But wait a sec. The images they’re talking about aren’t in the perfume ads. They’re not promoting fashion or celebrity or breakfast bars. They’re the pictures used to highlight the effects of eating disorders. The ones accompanying the articles that are supposedly designed to stop people going down the same route. Not only have some triggered those with existing eating disorders, they’ve given them new ideas on how to lose weight.
- 86% felt real life images portrayed in the media were damaging
- 60% have found media images to adversely impact on their self esteem
- 70% have had their body image affected
- 47% say media images have prevented their recovery
It’s not enough to simply cover the issue of eating disorders. The way in which we do so is just as important.

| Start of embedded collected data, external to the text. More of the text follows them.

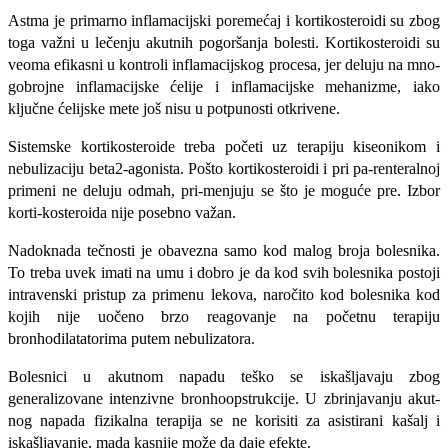
Astma je primarno inflamacijski pore­mećaj i kortikosteroidi su zbog
toga važni u lečenju akutnih pogoršanja bolesti. Kor­tikosteroidi su
veoma efikasni u kontroli inflamacijskog procesa, jer deluju na mno­
gobrojne inflamacijske ćelije i inflamacijske mehanizme, iako
ključne ćelijske mete još nisu u potpunosti otkrivene.
Sistemske kortikosteroide treba početi uz terapiju kiseonikom i
nebulizaciju beta2-agonista. Pošto kortikosteroidi i pri pa-renteralnoj
primeni ne deluju odmah, pri-menjuju se što je moguće pre. Izbor
korti-kosteroida nije posebno važan.
Nadoknada tečnosti je obavezna samo kod malog broja bolesni­ka.
To treba uvek imati na umu i dobro je da kod svih bolesnika postoji
intravenski pristup za primenu lekova, naročito kod bolesnika kod
kojih nije uočeno brzo reagovanje na početnu terapiju
bronhodilatatorima putem nebulizatora.
Bolesnici u akutnom napadu teško se iskašljavaju zbog
generalizovane intenzivne bronhoopstrukcije. U zbrinjavanju akut­
nog napada fizikalna terapija se ne korisiti za asistirani kašalj i
iskašljavanje, mada kasnije može da daje efekte.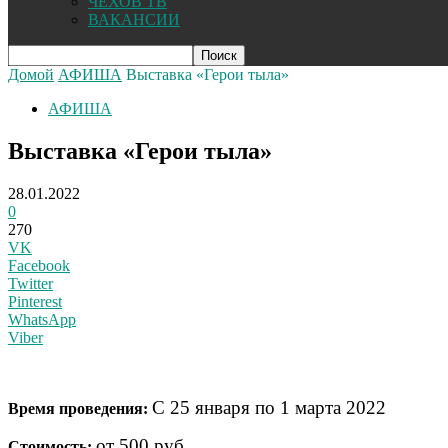
ЧЕХОВ ТВ
ВАКАНСИИ
Домой
АФИША
Выставка «Герои тыла»
АФИША
Выставка «Герои тыла»
28.01.2022
0
270
VK
Facebook
Twitter
Pinterest
WhatsApp
Viber
С 25 января по 1 марта 2022
Время проведения:
от 500 руб.
Стоимость: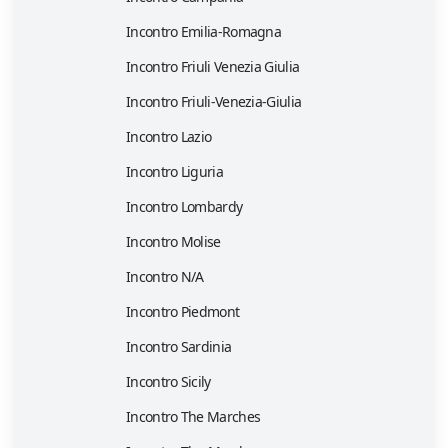
Incontro Emilia-Romagna
Incontro Friuli Venezia Giulia
Incontro Friuli-Venezia-Giulia
Incontro Lazio
Incontro Liguria
Incontro Lombardy
Incontro Molise
Incontro N/A
Incontro Piedmont
Incontro Sardinia
Incontro Sicily
Incontro The Marches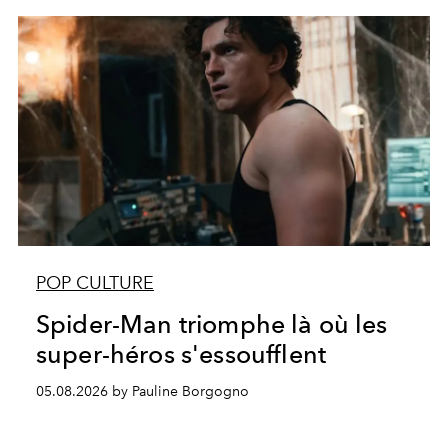
POP CULTURE
Spider-Man triomphe là où les
super-héros s'essoufflent
05.08.2026 by Pauline Borgogno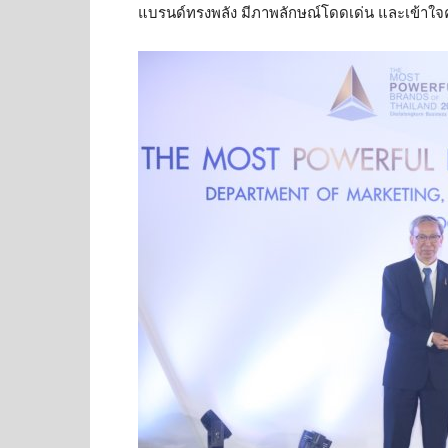
แบรนด์ทรงพลัง มีภาพลักษณ์โดดเด่น และเข้าใจ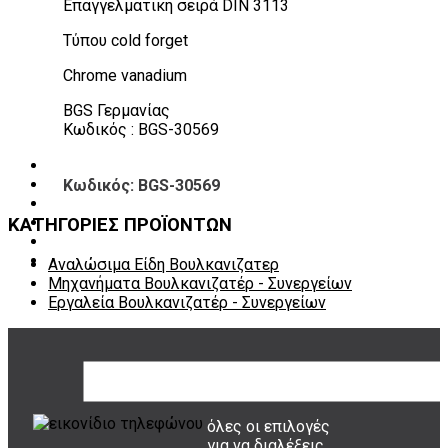
Επαγγελματική σειρά DIN 3113
Πάγκοι – Εργαλειοφόροι – Εργαλειοθήκες
Εξοπλισμός Συνεργείου & Βουλκανιζατερ
Τύπου cold forget
Λεβιέδες – Σταυροί
Εργαλεία Χειρός
Chrome vanadium
Εργαλεία φρένων
Εργαλεία χειρός συνεργείου
BGS Γερμανίας
Διάφορα Είδη Φανοποιείου
Κωδικός : BGS-30569
Αναλώσιμα Είδη Συνεργείου
ΚΑΤΑΛΟΓΟΣ
Κωδικός: BGS-30569
DOWNLOADS
VIDEO & ΝΕΑ
ΚΑΤΗΓΟΡΙΕΣ ΠΡΟΪΟΝΤΩΝ
ΕΠΙΚΟΙΝΩΝΙΑ
B2B
ΕΝ
Αναλώσιμα Είδη Βουλκανιζατερ
Μηχανήματα Βουλκανιζατέρ - Συνεργείων
Εργαλεία Βουλκανιζατέρ - Συνεργείων
ΤΡΟΠΟΙ ΠΛΗΡΩΜΗΣ
όλες οι επιλογές
για να διαλέξεις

Those with these kinds of struggles are often particularly vulnerable to suggestion – especially the power of visual images. They are drawn to pictures of sufferers – each one thinner than the last. They scan the articles for new tips on how to lose more weight. Numbers, whether height or weight or calories or time spent in the gym. And rather than acting as a warning, these same articles are too often a stimulus to try harder. To get thinner. To eat less. To exercise more.
And please don’t mishear me. This isn’t lay the blame solely at the media’s door. Of course the reader projects onto the page some of their own desires. But some of what passes as ‘responsible reporting’ is in fact poorly researched, sensationalist ‘entertainment’ that feeds the misery it claims to alleviate.